====== Data for review
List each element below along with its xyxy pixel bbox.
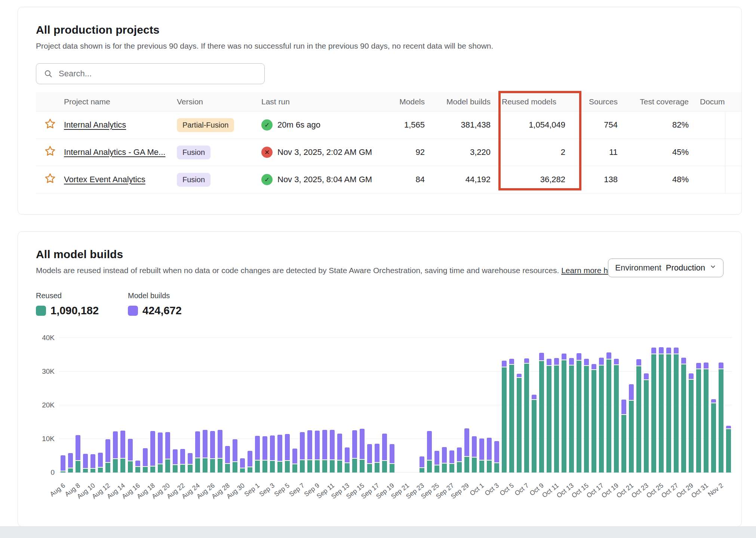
bar-builds-sep-13[interactable] xyxy=(345,447,350,462)
bar-reused-sep-11[interactable] xyxy=(330,460,335,473)
search-input[interactable] xyxy=(58,68,257,79)
bar-reused-sep-27[interactable] xyxy=(449,464,454,473)
bar-reused-aug-8[interactable] xyxy=(76,461,80,473)
bar-builds-oct-12[interactable] xyxy=(562,354,566,360)
bar-reused-oct-13[interactable] xyxy=(569,366,574,473)
bar-reused-oct-15[interactable] xyxy=(584,366,589,473)
bar-reused-aug-26[interactable] xyxy=(210,459,215,473)
bar-builds-oct-15[interactable] xyxy=(584,359,589,365)
bar-reused-sep-19[interactable] xyxy=(390,464,394,473)
favorite-star-icon[interactable] xyxy=(44,117,56,130)
bar-builds-oct-6[interactable] xyxy=(517,374,522,377)
bar-builds-aug-30[interactable] xyxy=(240,458,245,468)
bar-builds-sep-28[interactable] xyxy=(457,447,462,461)
bar-reused-oct-14[interactable] xyxy=(577,361,581,473)
bar-reused-sep-6[interactable] xyxy=(292,464,297,473)
bar-reused-oct-30[interactable] xyxy=(696,369,701,473)
bar-reused-oct-6[interactable] xyxy=(517,378,522,473)
bar-reused-oct-4[interactable] xyxy=(502,367,507,473)
bar-reused-aug-20[interactable] xyxy=(165,459,170,473)
bar-reused-oct-26[interactable] xyxy=(666,354,671,473)
bar-builds-oct-17[interactable] xyxy=(599,358,604,365)
bar-reused-aug-22[interactable] xyxy=(180,465,185,473)
bar-reused-sep-24[interactable] xyxy=(427,461,432,473)
favorite-star-icon[interactable] xyxy=(44,172,56,185)
bar-builds-sep-8[interactable] xyxy=(307,430,312,459)
bar-builds-oct-26[interactable] xyxy=(666,348,671,354)
bar-reused-oct-29[interactable] xyxy=(689,380,694,473)
bar-reused-sep-25[interactable] xyxy=(434,465,439,473)
bar-builds-oct-3[interactable] xyxy=(494,441,499,462)
bar-builds-sep-27[interactable] xyxy=(449,450,454,463)
bar-reused-sep-18[interactable] xyxy=(382,461,387,473)
bar-reused-aug-17[interactable] xyxy=(143,467,148,473)
bar-builds-oct-19[interactable] xyxy=(614,359,619,364)
bar-reused-oct-17[interactable] xyxy=(599,366,604,473)
bar-builds-aug-8[interactable] xyxy=(76,435,80,460)
bar-reused-oct-9[interactable] xyxy=(539,361,544,473)
bar-reused-aug-31[interactable] xyxy=(248,467,252,473)
bar-reused-oct-8[interactable] xyxy=(532,400,537,473)
bar-reused-sep-30[interactable] xyxy=(472,458,477,473)
bar-reused-oct-22[interactable] xyxy=(636,366,641,473)
bar-reused-oct-23[interactable] xyxy=(644,380,649,473)
bar-reused-oct-12[interactable] xyxy=(562,360,566,473)
bar-reused-sep-9[interactable] xyxy=(315,460,320,473)
bar-reused-aug-24[interactable] xyxy=(195,458,200,473)
bar-builds-aug-31[interactable] xyxy=(248,451,252,467)
bar-reused-sep-28[interactable] xyxy=(457,462,462,473)
bar-builds-aug-19[interactable] xyxy=(158,432,163,464)
bar-builds-aug-21[interactable] xyxy=(173,449,178,464)
bar-builds-sep-16[interactable] xyxy=(367,444,372,463)
bar-builds-nov-3[interactable] xyxy=(726,426,731,428)
bar-reused-sep-12[interactable] xyxy=(337,461,342,473)
bar-builds-aug-24[interactable] xyxy=(195,431,200,458)
bar-builds-oct-13[interactable] xyxy=(569,358,574,365)
bar-reused-sep-29[interactable] xyxy=(464,457,469,473)
bar-builds-oct-30[interactable] xyxy=(696,363,701,369)
bar-builds-oct-22[interactable] xyxy=(636,359,641,366)
bar-builds-oct-31[interactable] xyxy=(704,363,709,369)
bar-reused-sep-4[interactable] xyxy=(277,462,282,473)
bar-builds-sep-24[interactable] xyxy=(427,431,432,460)
search-box[interactable] xyxy=(36,63,265,84)
bar-reused-oct-25[interactable] xyxy=(659,354,664,473)
project-link[interactable]: Internal Analytics - GA Me... xyxy=(64,147,165,157)
bar-reused-oct-10[interactable] xyxy=(547,366,551,473)
bar-builds-aug-14[interactable] xyxy=(120,431,125,458)
bar-builds-aug-10[interactable] xyxy=(90,454,95,468)
bar-builds-oct-7[interactable] xyxy=(524,358,529,363)
bar-reused-oct-11[interactable] xyxy=(554,366,559,473)
bar-builds-sep-11[interactable] xyxy=(330,430,335,459)
bar-builds-sep-15[interactable] xyxy=(360,429,365,459)
bar-builds-aug-22[interactable] xyxy=(180,449,185,464)
bar-reused-oct-5[interactable] xyxy=(509,365,514,473)
bar-reused-sep-5[interactable] xyxy=(285,461,290,473)
bar-reused-aug-19[interactable] xyxy=(158,464,163,473)
bar-reused-aug-30[interactable] xyxy=(240,468,245,473)
bar-builds-oct-20[interactable] xyxy=(621,400,626,414)
bar-reused-sep-8[interactable] xyxy=(307,460,312,473)
bar-builds-sep-12[interactable] xyxy=(337,434,342,460)
bar-builds-sep-25[interactable] xyxy=(434,451,439,465)
bar-builds-aug-26[interactable] xyxy=(210,431,215,458)
bar-reused-aug-23[interactable] xyxy=(188,465,193,473)
project-link[interactable]: Vortex Event Analytics xyxy=(64,175,145,184)
bar-reused-aug-11[interactable] xyxy=(98,468,103,473)
bar-builds-oct-18[interactable] xyxy=(606,352,611,359)
bar-builds-nov-1[interactable] xyxy=(711,399,716,403)
bar-builds-oct-23[interactable] xyxy=(644,373,649,379)
bar-reused-aug-13[interactable] xyxy=(113,459,118,473)
bar-builds-aug-13[interactable] xyxy=(113,431,118,458)
bar-builds-sep-14[interactable] xyxy=(352,430,357,458)
bar-builds-oct-9[interactable] xyxy=(539,353,544,360)
bar-reused-sep-1[interactable] xyxy=(255,461,260,473)
bar-builds-aug-18[interactable] xyxy=(150,431,155,466)
bar-reused-sep-16[interactable] xyxy=(367,464,372,473)
bar-builds-oct-10[interactable] xyxy=(547,359,551,365)
bar-reused-oct-31[interactable] xyxy=(704,369,709,473)
bar-reused-oct-28[interactable] xyxy=(681,364,686,473)
bar-builds-sep-17[interactable] xyxy=(375,444,379,462)
bar-builds-aug-28[interactable] xyxy=(225,446,230,463)
bar-reused-nov-1[interactable] xyxy=(711,403,716,473)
============
- How to complete this task:
Output the listing above in full, exactly. No images.

- Written reply:
List each element below along with its xyxy pixel bbox.
bar-builds-sep-13[interactable] xyxy=(345,447,350,462)
bar-reused-sep-11[interactable] xyxy=(330,460,335,473)
search-input[interactable] xyxy=(58,68,257,79)
bar-reused-sep-27[interactable] xyxy=(449,464,454,473)
bar-reused-aug-8[interactable] xyxy=(76,461,80,473)
bar-builds-oct-12[interactable] xyxy=(562,354,566,360)
bar-reused-oct-13[interactable] xyxy=(569,366,574,473)
bar-reused-oct-15[interactable] xyxy=(584,366,589,473)
bar-reused-aug-26[interactable] xyxy=(210,459,215,473)
bar-builds-oct-15[interactable] xyxy=(584,359,589,365)
bar-reused-sep-19[interactable] xyxy=(390,464,394,473)
favorite-star-icon[interactable] xyxy=(44,117,56,130)
bar-builds-oct-6[interactable] xyxy=(517,374,522,377)
bar-builds-aug-30[interactable] xyxy=(240,458,245,468)
bar-builds-sep-28[interactable] xyxy=(457,447,462,461)
bar-reused-oct-14[interactable] xyxy=(577,361,581,473)
bar-reused-sep-6[interactable] xyxy=(292,464,297,473)
bar-reused-oct-30[interactable] xyxy=(696,369,701,473)
bar-reused-oct-6[interactable] xyxy=(517,378,522,473)
bar-reused-oct-4[interactable] xyxy=(502,367,507,473)
bar-reused-aug-20[interactable] xyxy=(165,459,170,473)
bar-reused-oct-26[interactable] xyxy=(666,354,671,473)
bar-builds-oct-17[interactable] xyxy=(599,358,604,365)
bar-reused-aug-22[interactable] xyxy=(180,465,185,473)
bar-reused-sep-24[interactable] xyxy=(427,461,432,473)
favorite-star-icon[interactable] xyxy=(44,172,56,185)
bar-builds-sep-8[interactable] xyxy=(307,430,312,459)
bar-builds-oct-26[interactable] xyxy=(666,348,671,354)
bar-reused-oct-29[interactable] xyxy=(689,380,694,473)
bar-reused-sep-25[interactable] xyxy=(434,465,439,473)
bar-builds-oct-3[interactable] xyxy=(494,441,499,462)
bar-builds-sep-27[interactable] xyxy=(449,450,454,463)
bar-reused-sep-18[interactable] xyxy=(382,461,387,473)
bar-reused-aug-17[interactable] xyxy=(143,467,148,473)
bar-builds-oct-19[interactable] xyxy=(614,359,619,364)
bar-reused-oct-17[interactable] xyxy=(599,366,604,473)
bar-builds-aug-8[interactable] xyxy=(76,435,80,460)
bar-reused-oct-9[interactable] xyxy=(539,361,544,473)
bar-reused-aug-31[interactable] xyxy=(248,467,252,473)
bar-reused-oct-8[interactable] xyxy=(532,400,537,473)
bar-reused-sep-30[interactable] xyxy=(472,458,477,473)
bar-reused-oct-22[interactable] xyxy=(636,366,641,473)
bar-reused-oct-23[interactable] xyxy=(644,380,649,473)
bar-reused-oct-12[interactable] xyxy=(562,360,566,473)
bar-reused-sep-9[interactable] xyxy=(315,460,320,473)
bar-reused-aug-24[interactable] xyxy=(195,458,200,473)
bar-builds-aug-31[interactable] xyxy=(248,451,252,467)
bar-reused-sep-28[interactable] xyxy=(457,462,462,473)
bar-builds-aug-19[interactable] xyxy=(158,432,163,464)
bar-builds-aug-21[interactable] xyxy=(173,449,178,464)
bar-builds-sep-16[interactable] xyxy=(367,444,372,463)
bar-builds-nov-3[interactable] xyxy=(726,426,731,428)
bar-reused-sep-12[interactable] xyxy=(337,461,342,473)
bar-builds-aug-24[interactable] xyxy=(195,431,200,458)
bar-builds-oct-13[interactable] xyxy=(569,358,574,365)
bar-reused-sep-29[interactable] xyxy=(464,457,469,473)
bar-builds-oct-30[interactable] xyxy=(696,363,701,369)
bar-builds-oct-22[interactable] xyxy=(636,359,641,366)
bar-builds-oct-31[interactable] xyxy=(704,363,709,369)
bar-reused-sep-4[interactable] xyxy=(277,462,282,473)
bar-builds-sep-24[interactable] xyxy=(427,431,432,460)
search-box[interactable] xyxy=(36,63,265,84)
bar-reused-oct-25[interactable] xyxy=(659,354,664,473)
project-link[interactable]: Internal Analytics - GA Me... xyxy=(64,147,165,157)
bar-reused-oct-10[interactable] xyxy=(547,366,551,473)
bar-builds-aug-14[interactable] xyxy=(120,431,125,458)
bar-builds-aug-10[interactable] xyxy=(90,454,95,468)
bar-builds-oct-7[interactable] xyxy=(524,358,529,363)
bar-reused-oct-11[interactable] xyxy=(554,366,559,473)
bar-builds-sep-11[interactable] xyxy=(330,430,335,459)
bar-builds-sep-15[interactable] xyxy=(360,429,365,459)
bar-builds-aug-22[interactable] xyxy=(180,449,185,464)
bar-reused-oct-5[interactable] xyxy=(509,365,514,473)
bar-reused-sep-5[interactable] xyxy=(285,461,290,473)
bar-reused-aug-19[interactable] xyxy=(158,464,163,473)
bar-reused-aug-30[interactable] xyxy=(240,468,245,473)
bar-builds-oct-20[interactable] xyxy=(621,400,626,414)
bar-reused-sep-8[interactable] xyxy=(307,460,312,473)
bar-builds-sep-12[interactable] xyxy=(337,434,342,460)
bar-builds-sep-25[interactable] xyxy=(434,451,439,465)
bar-builds-aug-26[interactable] xyxy=(210,431,215,458)
bar-reused-aug-23[interactable] xyxy=(188,465,193,473)
project-link[interactable]: Vortex Event Analytics xyxy=(64,175,145,184)
bar-reused-aug-11[interactable] xyxy=(98,468,103,473)
bar-builds-oct-18[interactable] xyxy=(606,352,611,359)
bar-builds-nov-1[interactable] xyxy=(711,399,716,403)
bar-builds-oct-23[interactable] xyxy=(644,373,649,379)
bar-reused-aug-13[interactable] xyxy=(113,459,118,473)
bar-builds-aug-13[interactable] xyxy=(113,431,118,458)
bar-builds-sep-14[interactable] xyxy=(352,430,357,458)
bar-builds-oct-9[interactable] xyxy=(539,353,544,360)
bar-reused-sep-1[interactable] xyxy=(255,461,260,473)
bar-builds-aug-18[interactable] xyxy=(150,431,155,466)
bar-reused-sep-16[interactable] xyxy=(367,464,372,473)
bar-builds-oct-10[interactable] xyxy=(547,359,551,365)
bar-reused-oct-31[interactable] xyxy=(704,369,709,473)
bar-reused-oct-28[interactable] xyxy=(681,364,686,473)
bar-builds-sep-17[interactable] xyxy=(375,444,379,462)
bar-builds-aug-28[interactable] xyxy=(225,446,230,463)
bar-reused-nov-1[interactable] xyxy=(711,403,716,473)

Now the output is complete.